Perhaps the main surprising fact is how few sites can be fingerprinted with using a common web framework. The truth is that very few onion sites are actually big enough to warrant a whole platform, the most common usecase is still a static site.

However, this does mean that the majority of unique sites lack a commonality in framework which may be useful for fingerprinting. Additionally, with so few sites overall using common frameworks, it may be possible to correlate sites by identifying versions of platforms and plugins.

Update on Reporting

  • We report no change in the number of sites exposing Apache mod_status, between 5% and 6%.
  • We report no change in the number of sites that can be linked to an SSH server fingerprint, close to 25%. Though this number is inflated by Freedom Hosting II which accounts for 95% - all sites relate to a single fingerprint.
  • We report an increase in the number of open directories from 4.2% to 5%. We believe this has been caused by changes to OnionScan which more smartly inspect the source of a website to identify potential open directories.
  • We report a decrease in the number of sites exposing EXIF metadata. However, we believe most of this change is due OnionScan no longer probing open directories more than 1 level deep.
  • We report no change in the number of cloned sites, which still accounts for ~29% of all onion sites.
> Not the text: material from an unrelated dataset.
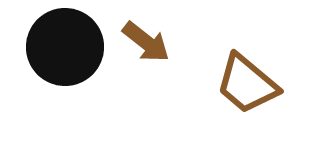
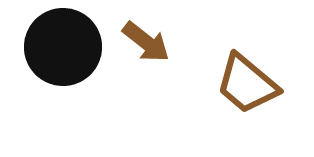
black circle: moved 2 px left
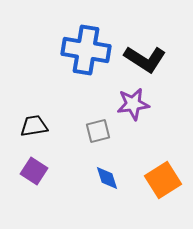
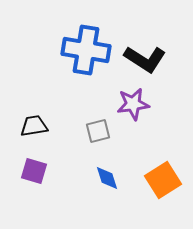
purple square: rotated 16 degrees counterclockwise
Ethics of Onionscan: Scanning and Privacy Policy

In order to better interface with the community, I am publishing a small policy intended to be used t guide the decisions made by OnionScan.

This policy is designed to respect and protect the identities of the services that we scan while balancing a need for accurate reporting.
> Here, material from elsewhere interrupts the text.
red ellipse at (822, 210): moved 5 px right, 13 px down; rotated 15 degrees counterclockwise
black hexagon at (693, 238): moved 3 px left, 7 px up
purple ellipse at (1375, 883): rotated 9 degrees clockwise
  • Scans take place on an ad-hoc basis throughout the month. Once a scan has been completed all data is aggregated at a high level e.g. Apache based servers 2510 (~52%). The raw scan data is then destroyed.
  • We will never publish details which could be used to deanonymize an onion service e.g. leaked IP addresses / identified correlated clusters etc. We will never publish any raw scan data.
  • We do not currently respect robots.txt. After deliberation the decision was made to ignore the contents of robots.txt to avoid fingerprinting bias from the sites. As an example, all illegal sites could add a directive to Disallow OnionScan from crawling their site, biasing classification results.
  • To balance the last point, OnionScan attempts to make as few requests as possible to the site e.g If an open directory is discovered we will not attempt to continue the crawl to child directories.
  • If you would like to contact us about this please see the contact details at the start or end of this report.

Other OnionScan News

  • OnionScan now has source support for smarter scanning of directories and files, PGP key extraction and mongodb identification, with thanks to contributions from Dan Ballard, JosephGregg, Nick Doiron, Bartłomiej Antoniak and Korons. A formal 0.1 release of OnionScan will be announced in the coming months.
  • OnionScan was included in the list of tools available in BlackArchLinux. We are very excited by the prospect of this tool reaching more people in the security community.7. Get Involved

If you would like to build upon any of the requests for future research provided by this report please get in touch at team@onionscan.org, you can also find us on twitter @OnionScan.

Goals for the OnionScan Project

  • Increase the number of scanned onion services - DeepLight reported ~13,000 active scanned services. We have so far only successfully scanned ~5000 (out of ~10,000 domains scanned).
  • Increase the number of protocols scanned. OnionScan currently supports light analysis for HTTP and SSH, and detection analysis for FTP, SMTP, Bitcoin, IRC and Ricochet - we want to grow this list, as well as provide deeper analysis on all protocols.
  • Develop a standard for classifying onion services that can be used for crime analysis as well as an expanded analysis of usage from political activism to instant messaging.